The Fangover (The Fangover 1)
Page 2
And now she was cursing with a creativity that astounded him, her eyes blazing with fury, her finger bleeding from the lamp she’d shattered.
Finally, she seemed spent, her face crumpling. She gave one final kick, right through Johnny’s ashes. She seemed to instantly regret it, her heavy breathing the only sound in the room as she bent to try to cup his ashes back into a pile, then thought better of it.
She burst into tears as she stood back up, fingers flexing.
Wyatt moved toward her. “Oh, Stella, sweetie, I’m so sorry.” He wrapped his arms around her and pulled her into his chest. She let him, which showed him she was really a hot mess. Stella didn’t like to be touched—not by him, anyway. She thought of him as the goofy guitar player. Fine for friendship, but nothing else. And she’d never let him get particularly close to her.
For years—okay, decades—he’d had a crush on her. But she was out of his league and he knew it. He was just a dusty old cowboy-turned-vampire guitar player, and she was all that was class and intelligence.
If he could be there for her in any way, hell, he was grateful. He held her and murmured words of comfort in her ear, his hand rubbing up and down her back. It was so damn hard to process the fact that Johnny was gone. It was surreal, mind-boggling. So he focused on the feel of Stella in his arms, the soft floral scent of her hair, and the sound of her sobbing as it slowed into snuffled crying. He was glad she hadn’t found Johnny alone.
“I’m really sorry,” he told her again. “But eternity is a long time. Maybe Johnny was just tired of the ride.”
“I don’t understand,” she said, her words muffled against his chest. “I need a glass of wine. My stomach is upset.”
Wyatt wasn’t sure that alcohol was the best thing for her, but he kissed the top of her head and moved to Johnny’s sparse kitchen. He found vodka and rum, but no wine. He poured some vodka into a glass and brought it to Stella. She tossed it back in one quick motion.
Holy shit. Wyatt wiped the tears off her cheeks, debating whether he should suggest they clean up Johnny or if he should wait and let her take the lead. She was a control freak, so chances were she’d want to handle it, but he was a little concerned he might wind up with Johnny on his boot if they left him there too long. There was something seriously unpleasant about the thought of walking around with his best friend stuck to him like old gum.
“Can I have another drink?”
Wyatt hesitated, but she looked up at him, so vulnerable, eyes glazed with shock and pain, that he couldn’t say no. “Sure.”
He went back to the kitchen, feeling the need for a drink himself, Stella on his tail. She kept glancing back to the pile of ash, almost as morbid as an actual body lying there would have been. “I just don’t understand,” she repeated.
“That’s the rub, honey.
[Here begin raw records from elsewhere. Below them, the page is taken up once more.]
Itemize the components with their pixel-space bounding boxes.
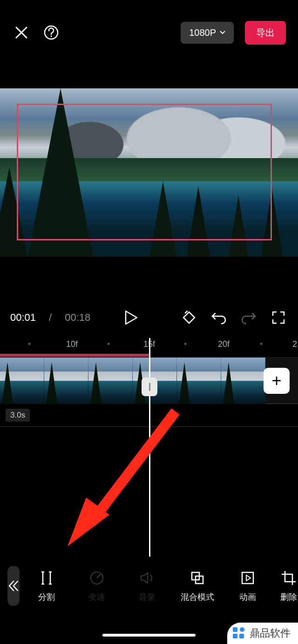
tool-label: 分割	[38, 591, 55, 603]
timeline[interactable]: • 10f • 15f • 20f • 2 + 3.0s	[0, 339, 298, 427]
playhead[interactable]	[149, 338, 150, 557]
undo-icon	[211, 311, 226, 325]
play-button[interactable]	[122, 308, 141, 327]
play-bar: 00:01 / 00:18	[0, 306, 298, 329]
time-separator: /	[49, 312, 52, 324]
keyframe-icon	[182, 310, 196, 325]
tool-volume: 音量	[124, 569, 170, 603]
tool-label: 删除	[280, 591, 297, 603]
add-label: +	[271, 371, 281, 391]
split-icon	[38, 569, 55, 587]
tool-animation[interactable]: 动画	[224, 569, 271, 603]
clip-thumb[interactable]	[44, 358, 88, 404]
clip-thumb[interactable]	[221, 358, 265, 404]
playhead-handle[interactable]	[142, 378, 157, 396]
tool-label: 动画	[239, 591, 256, 603]
home-indicator	[102, 634, 196, 637]
clip-thumb[interactable]	[88, 358, 133, 404]
svg-point-1	[51, 36, 52, 37]
animation-icon	[239, 569, 257, 587]
crop-icon	[280, 569, 298, 587]
export-label: 导出	[256, 27, 275, 38]
ruler-mark: 20f	[218, 339, 230, 349]
bottom-toolbar: 分割 变速 音量 混合模式 动画 删除	[0, 560, 298, 611]
tool-label: 变速	[88, 591, 105, 603]
fullscreen-icon	[272, 311, 285, 324]
volume-icon	[138, 569, 156, 587]
help-button[interactable]	[42, 23, 61, 42]
resolution-selector[interactable]: 1080P	[181, 22, 234, 44]
annotation-arrow	[68, 407, 189, 546]
redo-icon	[241, 311, 256, 325]
chevron-down-icon	[220, 31, 225, 34]
tool-label: 音量	[139, 591, 156, 603]
watermark-text: 鼎品软件	[250, 626, 291, 640]
play-icon	[125, 310, 138, 325]
tool-split[interactable]: 分割	[23, 569, 70, 603]
fullscreen-button[interactable]	[269, 308, 288, 327]
svg-rect-11	[239, 634, 244, 638]
tool-delete[interactable]: 删除	[275, 569, 298, 603]
help-icon	[43, 25, 59, 40]
svg-rect-7	[242, 572, 253, 584]
top-bar: 1080P 导出	[0, 0, 298, 65]
svg-line-2	[91, 412, 176, 523]
blend-icon	[189, 569, 206, 587]
close-icon	[14, 26, 28, 40]
tool-speed: 变速	[74, 569, 120, 603]
tool-blend[interactable]: 混合模式	[174, 569, 221, 603]
clip-duration-chip: 3.0s	[6, 409, 30, 422]
timeline-tracks[interactable]: + 3.0s	[0, 353, 298, 427]
close-button[interactable]	[12, 23, 31, 42]
total-time: 00:18	[65, 312, 90, 324]
video-preview[interactable]	[0, 88, 298, 257]
svg-rect-8	[233, 627, 237, 632]
add-clip-button[interactable]: +	[264, 368, 290, 394]
clip-thumb[interactable]	[177, 358, 221, 404]
svg-point-9	[240, 627, 244, 632]
svg-rect-10	[233, 634, 237, 638]
toolbar-back-button[interactable]	[7, 566, 20, 606]
resolution-label: 1080P	[189, 27, 216, 38]
export-button[interactable]: 导出	[245, 21, 286, 45]
keyframe-button[interactable]	[180, 308, 198, 327]
clip-thumb[interactable]	[0, 358, 44, 404]
watermark-logo-icon	[232, 626, 246, 640]
audio-track[interactable]	[0, 353, 149, 357]
watermark: 鼎品软件	[227, 623, 298, 644]
undo-button[interactable]	[210, 308, 228, 327]
chevron-double-left-icon	[7, 580, 20, 592]
speed-icon	[88, 569, 106, 587]
ruler-mark: 10f	[66, 339, 78, 349]
current-time: 00:01	[10, 312, 36, 324]
tool-label: 混合模式	[181, 591, 214, 603]
redo-button[interactable]	[239, 308, 258, 327]
svg-marker-3	[68, 498, 109, 546]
Some things we’re just not going to be able to understand.” Like how he could be looking at Stella and thinking how beautiful she was when they were in the midst of tragedy. Or that her body looked particularly enticing in her jeans and V-neck T-shirt. But he was. Which made him a sick, sick man, and eternally grateful that she couldn’t read his mind.
Of course, he always had those thoughts around Stella. Maybe he was just conditioned to be aware of what she was wearing and how much he wanted to play hide the salami with her that even death couldn’t distract him.
Now he definitely needed a drink.
Wyatt poured her another finger of vodka, and one for himself. She downed it then just took the whole bottle out of his hand, clearly going for efficiency. He felt his eyes widen as she chugged half of it. Who chugged vodka? His throat burned just watching her. “Stella. Babe. I think that’s enough.” He reached for the bottle.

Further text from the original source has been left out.